_Work task_. Using the entries that follow, collect the lines where the word "pixels" appears.

_Records supplied_.
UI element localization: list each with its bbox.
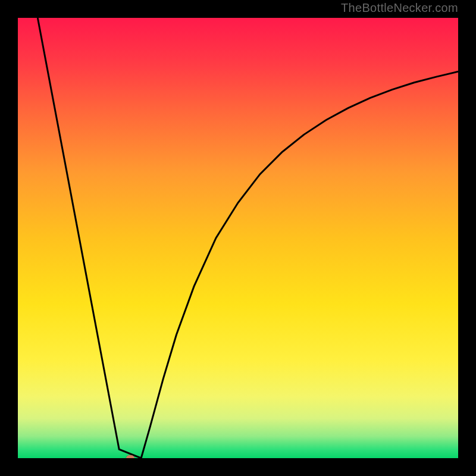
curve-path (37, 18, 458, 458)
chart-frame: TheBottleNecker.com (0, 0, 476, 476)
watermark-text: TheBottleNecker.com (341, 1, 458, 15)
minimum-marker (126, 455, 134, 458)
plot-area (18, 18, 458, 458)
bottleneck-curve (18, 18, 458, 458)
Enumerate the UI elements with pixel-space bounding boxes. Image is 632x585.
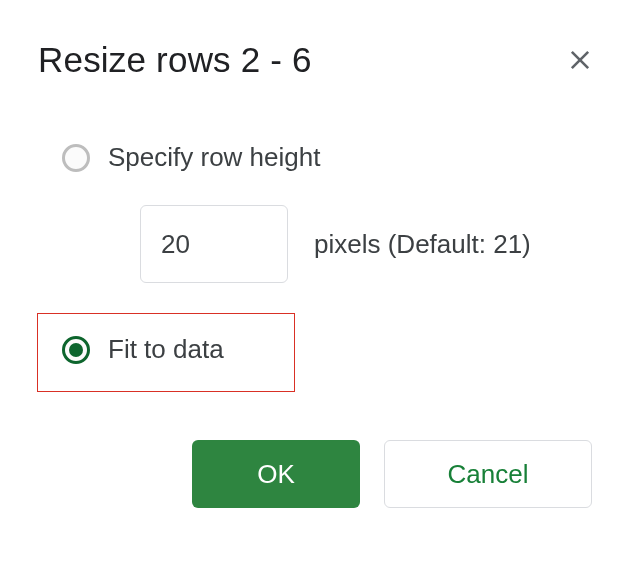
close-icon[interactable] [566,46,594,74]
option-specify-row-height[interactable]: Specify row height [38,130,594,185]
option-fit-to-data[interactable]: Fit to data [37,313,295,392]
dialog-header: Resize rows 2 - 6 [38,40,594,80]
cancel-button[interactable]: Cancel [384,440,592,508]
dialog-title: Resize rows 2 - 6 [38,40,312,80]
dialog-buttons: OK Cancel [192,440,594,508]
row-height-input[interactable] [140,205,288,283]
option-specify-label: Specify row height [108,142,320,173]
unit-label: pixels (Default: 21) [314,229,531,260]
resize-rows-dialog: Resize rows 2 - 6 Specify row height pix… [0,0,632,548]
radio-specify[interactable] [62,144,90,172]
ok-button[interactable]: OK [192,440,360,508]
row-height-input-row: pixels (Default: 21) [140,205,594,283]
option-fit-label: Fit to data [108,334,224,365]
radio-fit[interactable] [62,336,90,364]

--

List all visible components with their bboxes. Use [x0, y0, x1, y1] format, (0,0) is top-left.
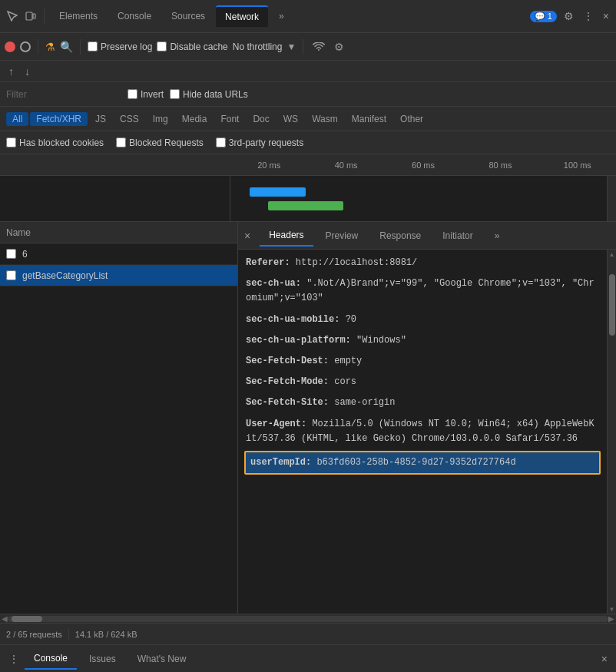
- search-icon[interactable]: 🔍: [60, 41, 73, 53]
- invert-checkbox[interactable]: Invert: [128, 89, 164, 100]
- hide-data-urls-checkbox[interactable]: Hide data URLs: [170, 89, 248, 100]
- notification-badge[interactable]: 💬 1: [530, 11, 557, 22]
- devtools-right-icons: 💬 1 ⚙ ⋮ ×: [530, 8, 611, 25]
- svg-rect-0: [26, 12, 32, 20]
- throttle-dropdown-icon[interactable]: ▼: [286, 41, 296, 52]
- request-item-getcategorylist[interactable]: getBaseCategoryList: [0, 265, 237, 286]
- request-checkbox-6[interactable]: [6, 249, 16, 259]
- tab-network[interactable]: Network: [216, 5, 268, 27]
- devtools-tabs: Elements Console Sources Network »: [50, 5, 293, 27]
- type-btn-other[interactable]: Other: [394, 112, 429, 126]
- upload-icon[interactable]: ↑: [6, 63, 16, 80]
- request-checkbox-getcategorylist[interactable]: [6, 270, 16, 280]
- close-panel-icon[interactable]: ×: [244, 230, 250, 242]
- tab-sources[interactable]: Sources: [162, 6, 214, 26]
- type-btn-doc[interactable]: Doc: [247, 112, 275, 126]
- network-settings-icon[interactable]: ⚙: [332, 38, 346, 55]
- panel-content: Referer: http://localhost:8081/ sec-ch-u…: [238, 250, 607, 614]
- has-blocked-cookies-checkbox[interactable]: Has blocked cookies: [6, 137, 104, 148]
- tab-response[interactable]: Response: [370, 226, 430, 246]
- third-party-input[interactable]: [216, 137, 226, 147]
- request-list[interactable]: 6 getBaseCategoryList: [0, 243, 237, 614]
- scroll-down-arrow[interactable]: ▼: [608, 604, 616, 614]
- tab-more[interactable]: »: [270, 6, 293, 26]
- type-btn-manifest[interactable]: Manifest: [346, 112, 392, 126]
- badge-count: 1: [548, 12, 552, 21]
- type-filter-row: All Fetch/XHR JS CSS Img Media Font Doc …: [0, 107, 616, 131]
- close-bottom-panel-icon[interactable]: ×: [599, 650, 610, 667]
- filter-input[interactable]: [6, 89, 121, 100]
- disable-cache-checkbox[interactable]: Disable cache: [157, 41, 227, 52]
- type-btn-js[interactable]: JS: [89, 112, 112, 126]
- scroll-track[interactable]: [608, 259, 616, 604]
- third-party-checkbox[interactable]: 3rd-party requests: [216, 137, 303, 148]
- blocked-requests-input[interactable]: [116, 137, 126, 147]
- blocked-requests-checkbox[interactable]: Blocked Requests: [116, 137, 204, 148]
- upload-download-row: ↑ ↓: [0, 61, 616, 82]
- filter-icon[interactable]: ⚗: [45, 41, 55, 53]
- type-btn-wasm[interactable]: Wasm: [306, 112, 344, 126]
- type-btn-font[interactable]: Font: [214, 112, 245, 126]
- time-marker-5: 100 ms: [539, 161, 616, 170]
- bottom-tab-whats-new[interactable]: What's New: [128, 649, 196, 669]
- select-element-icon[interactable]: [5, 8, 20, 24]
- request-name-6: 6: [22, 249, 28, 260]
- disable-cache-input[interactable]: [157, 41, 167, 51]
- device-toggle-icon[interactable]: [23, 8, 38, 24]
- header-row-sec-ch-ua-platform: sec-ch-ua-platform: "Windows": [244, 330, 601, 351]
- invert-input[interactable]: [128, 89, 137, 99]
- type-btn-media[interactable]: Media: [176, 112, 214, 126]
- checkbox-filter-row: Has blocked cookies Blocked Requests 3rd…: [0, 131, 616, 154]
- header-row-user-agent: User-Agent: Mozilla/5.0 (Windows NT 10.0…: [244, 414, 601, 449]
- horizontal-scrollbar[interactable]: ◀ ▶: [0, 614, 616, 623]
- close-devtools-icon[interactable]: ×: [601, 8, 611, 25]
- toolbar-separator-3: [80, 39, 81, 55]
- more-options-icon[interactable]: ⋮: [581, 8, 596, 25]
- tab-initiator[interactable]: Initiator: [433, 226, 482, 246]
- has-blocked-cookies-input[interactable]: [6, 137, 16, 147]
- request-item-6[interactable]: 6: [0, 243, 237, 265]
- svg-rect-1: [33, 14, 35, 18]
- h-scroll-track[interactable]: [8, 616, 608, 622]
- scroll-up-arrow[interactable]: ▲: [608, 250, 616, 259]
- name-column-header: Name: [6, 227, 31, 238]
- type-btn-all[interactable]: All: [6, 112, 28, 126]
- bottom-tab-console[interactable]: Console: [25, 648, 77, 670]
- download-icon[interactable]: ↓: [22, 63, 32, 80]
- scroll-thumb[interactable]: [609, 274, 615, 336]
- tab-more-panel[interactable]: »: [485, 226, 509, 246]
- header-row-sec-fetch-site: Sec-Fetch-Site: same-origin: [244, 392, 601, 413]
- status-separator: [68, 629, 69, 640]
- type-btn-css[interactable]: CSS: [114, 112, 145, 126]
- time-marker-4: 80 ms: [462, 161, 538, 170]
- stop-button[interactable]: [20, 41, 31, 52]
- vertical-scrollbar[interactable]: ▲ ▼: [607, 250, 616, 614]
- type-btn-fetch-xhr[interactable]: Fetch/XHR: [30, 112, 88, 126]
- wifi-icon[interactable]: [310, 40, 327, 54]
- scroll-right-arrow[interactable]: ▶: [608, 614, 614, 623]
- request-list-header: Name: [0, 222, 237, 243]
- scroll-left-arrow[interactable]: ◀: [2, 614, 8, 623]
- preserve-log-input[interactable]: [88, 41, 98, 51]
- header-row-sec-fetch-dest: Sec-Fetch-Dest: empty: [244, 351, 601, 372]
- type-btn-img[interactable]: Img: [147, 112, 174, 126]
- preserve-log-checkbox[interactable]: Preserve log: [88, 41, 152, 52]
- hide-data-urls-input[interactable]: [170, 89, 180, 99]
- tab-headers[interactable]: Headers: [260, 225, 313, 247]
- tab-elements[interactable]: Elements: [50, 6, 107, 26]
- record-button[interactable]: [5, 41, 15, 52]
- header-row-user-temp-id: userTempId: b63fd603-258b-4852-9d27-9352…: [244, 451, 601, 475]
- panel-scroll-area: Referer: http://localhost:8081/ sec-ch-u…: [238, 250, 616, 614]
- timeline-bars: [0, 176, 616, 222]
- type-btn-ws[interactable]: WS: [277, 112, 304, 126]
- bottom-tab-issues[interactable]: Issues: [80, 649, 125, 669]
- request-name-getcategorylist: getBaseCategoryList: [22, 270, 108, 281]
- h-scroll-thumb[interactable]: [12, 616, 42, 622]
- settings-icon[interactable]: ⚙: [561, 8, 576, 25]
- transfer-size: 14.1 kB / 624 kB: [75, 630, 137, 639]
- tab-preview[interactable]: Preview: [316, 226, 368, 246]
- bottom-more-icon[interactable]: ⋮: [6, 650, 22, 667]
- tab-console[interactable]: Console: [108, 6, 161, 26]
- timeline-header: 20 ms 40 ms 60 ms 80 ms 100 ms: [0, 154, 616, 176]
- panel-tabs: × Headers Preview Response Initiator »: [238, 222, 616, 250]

_Task result_.
unit-label: pixels (Default: 21) [314,229,531,260]
row-height-input-row: pixels (Default: 21) [140,205,594,283]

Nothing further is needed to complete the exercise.